Subway announcements also have their own peculiarities. For example, the first recordings with modern metro voices were made more than 20 years ago, which means that they were recorded on reels of film. Therefore, the actors had no room for error. More precisely, if a mistake was made, you had to rewrite everything all over again. Even now, if you need to add new information to a record, you have to re-record the voice acting of the entire branch as a whole.
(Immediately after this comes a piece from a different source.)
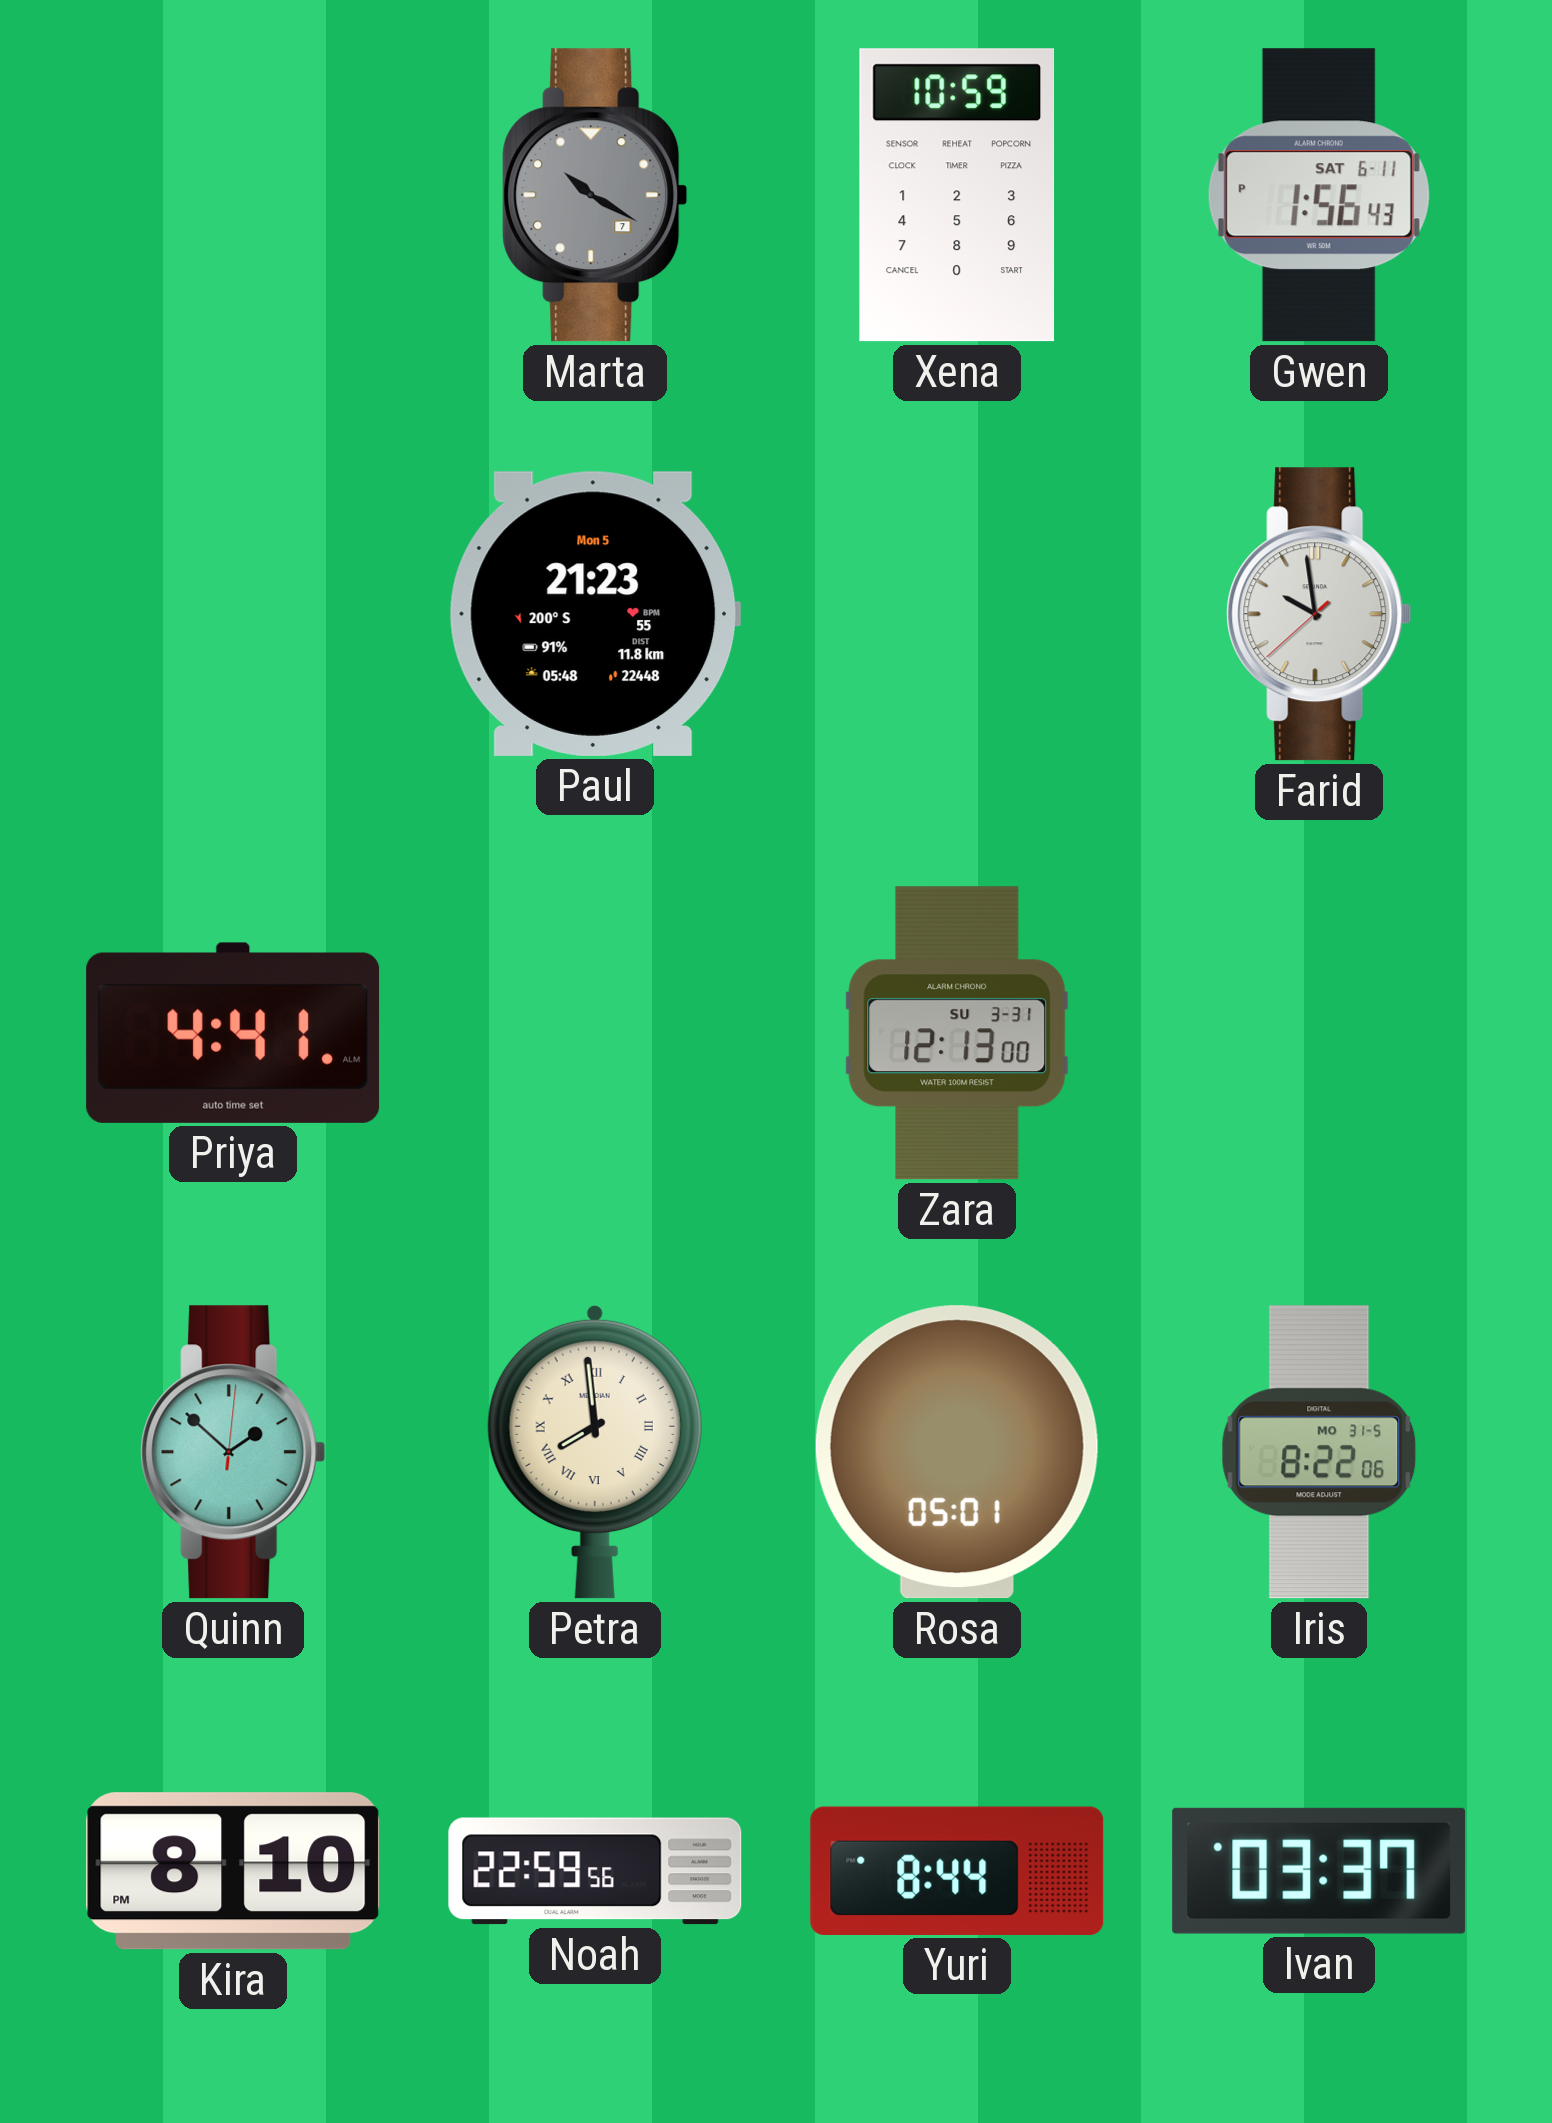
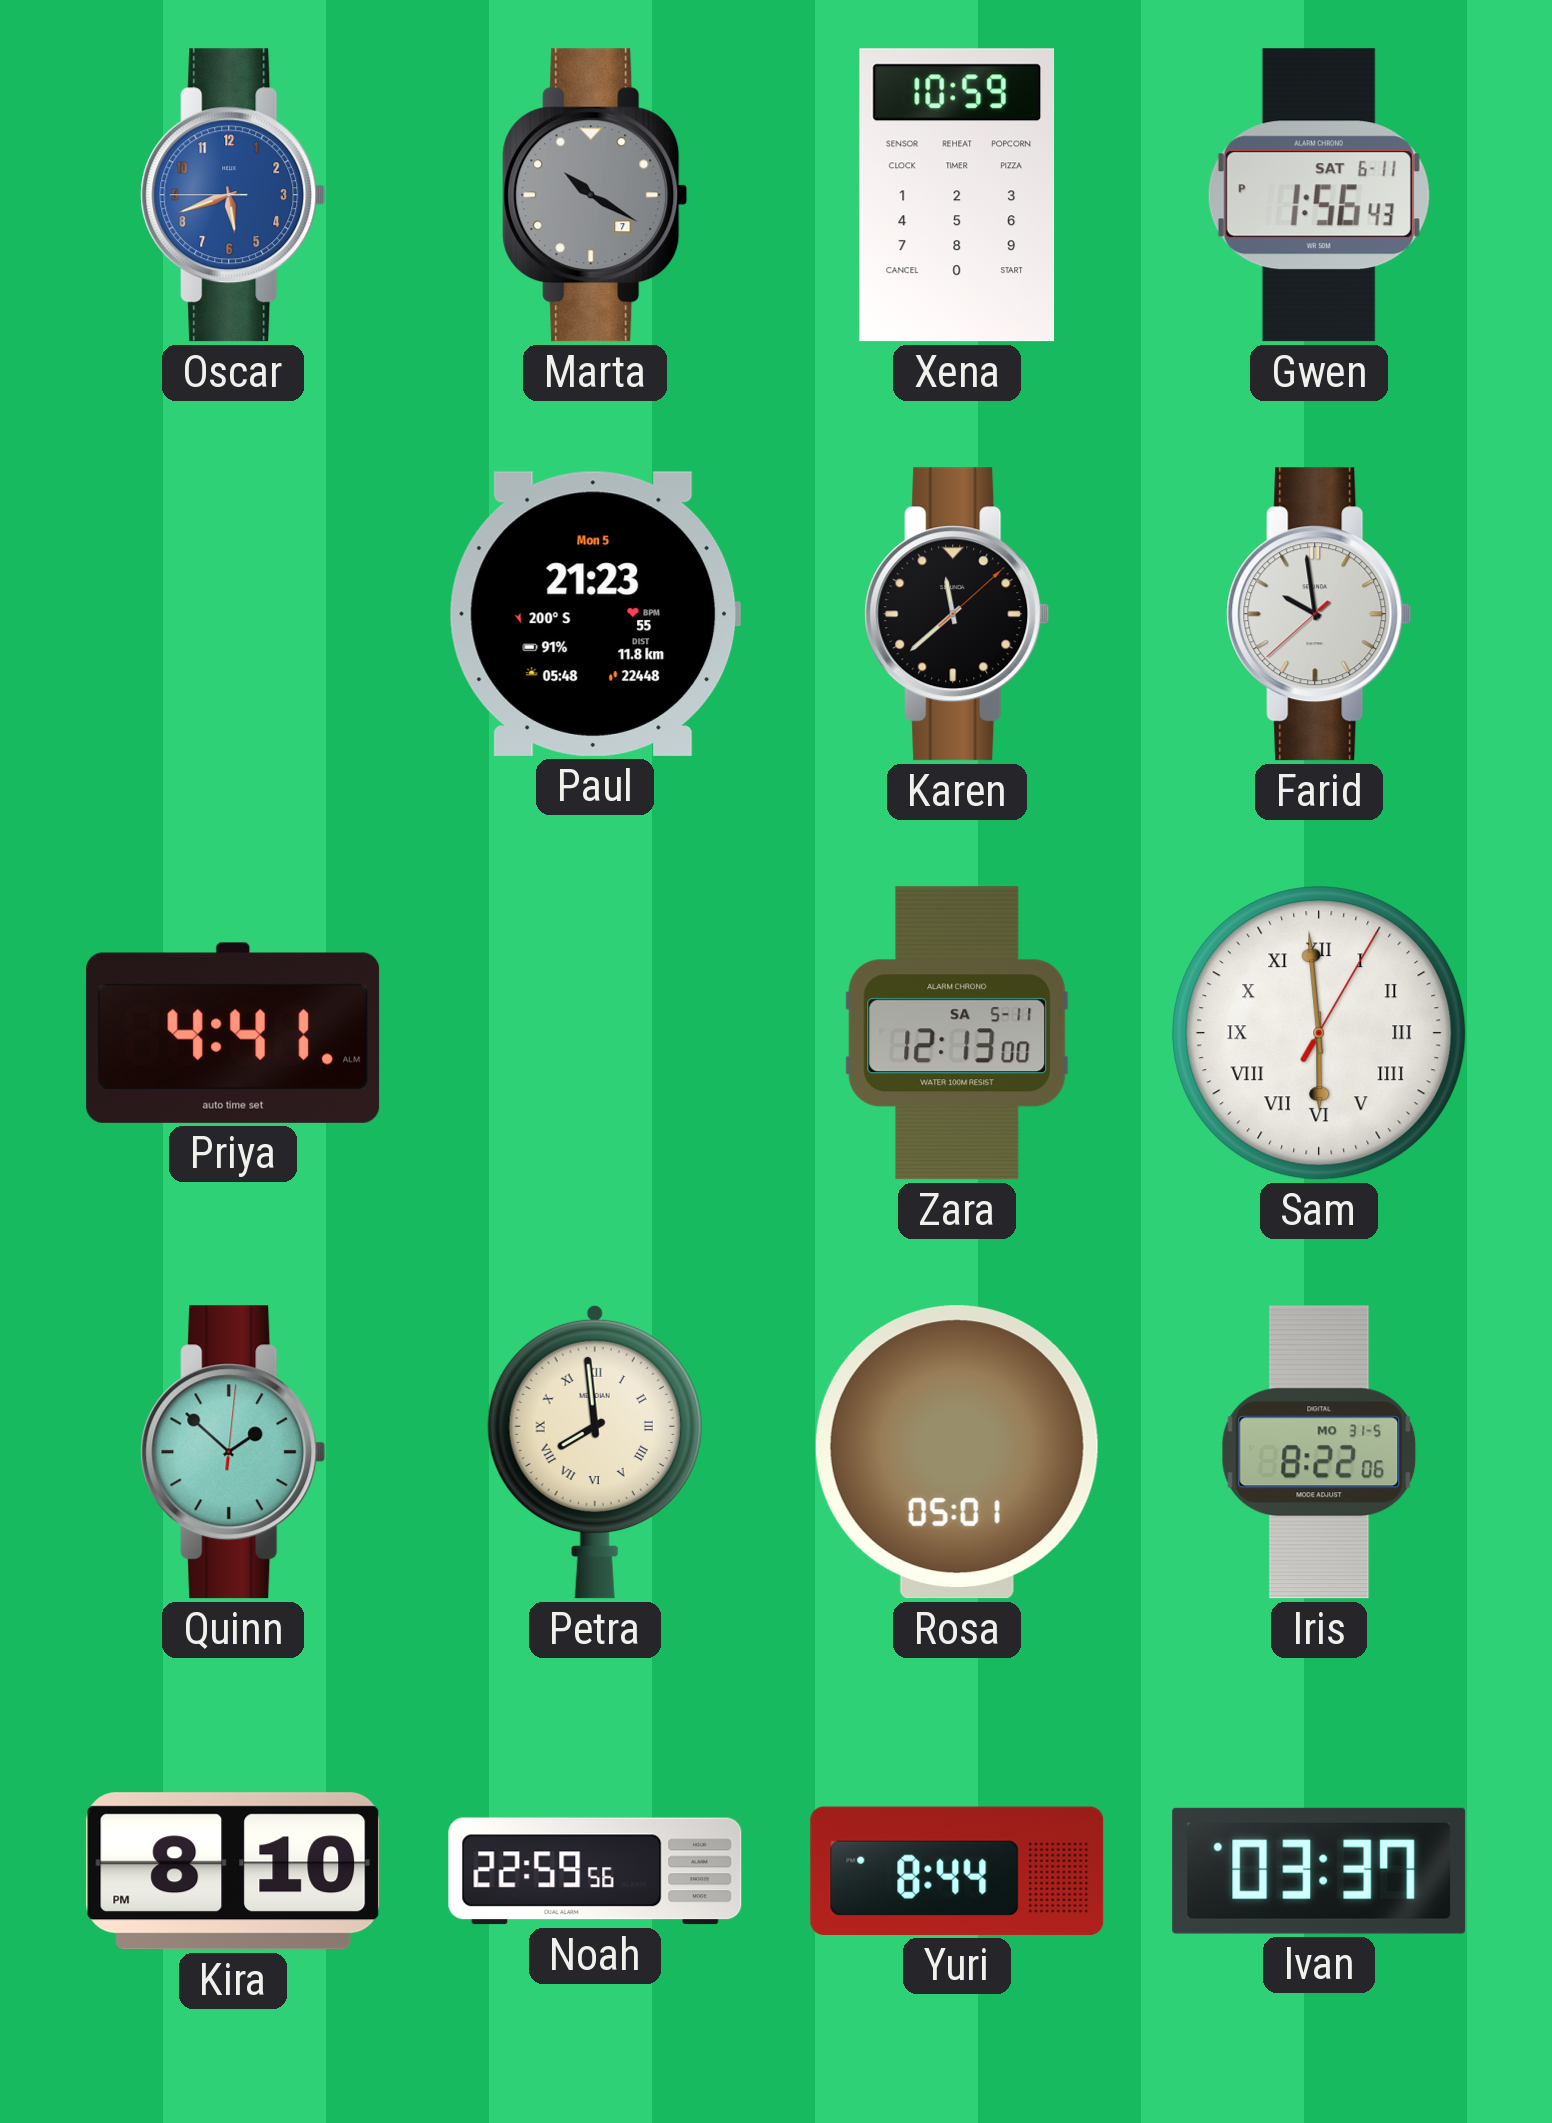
Oscar: none -> 5:41
Karen: none -> 11:38
Zara date: SU 3-31 -> SA 5-11
Sam: none -> 5:59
And not only Siri has a face, but also the Moscow metro. In fact, there are even three of them: actors, radio and TV presenters Yulia Romanova-Kutina, Sergey Kulikovskikh and Alexey Rossoshansky. For different holidays, celebrities or children are involved in the voiceover of announcements. But what exactly the voices say on the subway can be influenced by ordinary people. For example, after activists expressed their dissatisfaction with the phrase “Request to release the wagons”, it was changed to “Request to get out of the wagon.”
But in the near future, speech synthesis will happen very differently thanks to the development of Google. WaveNet does not synthesize speech from fragments of human voice recordings: the program reproduces sound waves, analyzing them using convolutional neural networks.
In addition to her voice, she can even imitate music. So far, this technology is still quite expensive, since it takes a lot of resources and time to train networks and process records, but already now 50% of people in the control group have taken WaveNet speech as human. And in the future it will be possible to imitate the voice and intonation of any person, however, for training, you still need voice recordings of real people.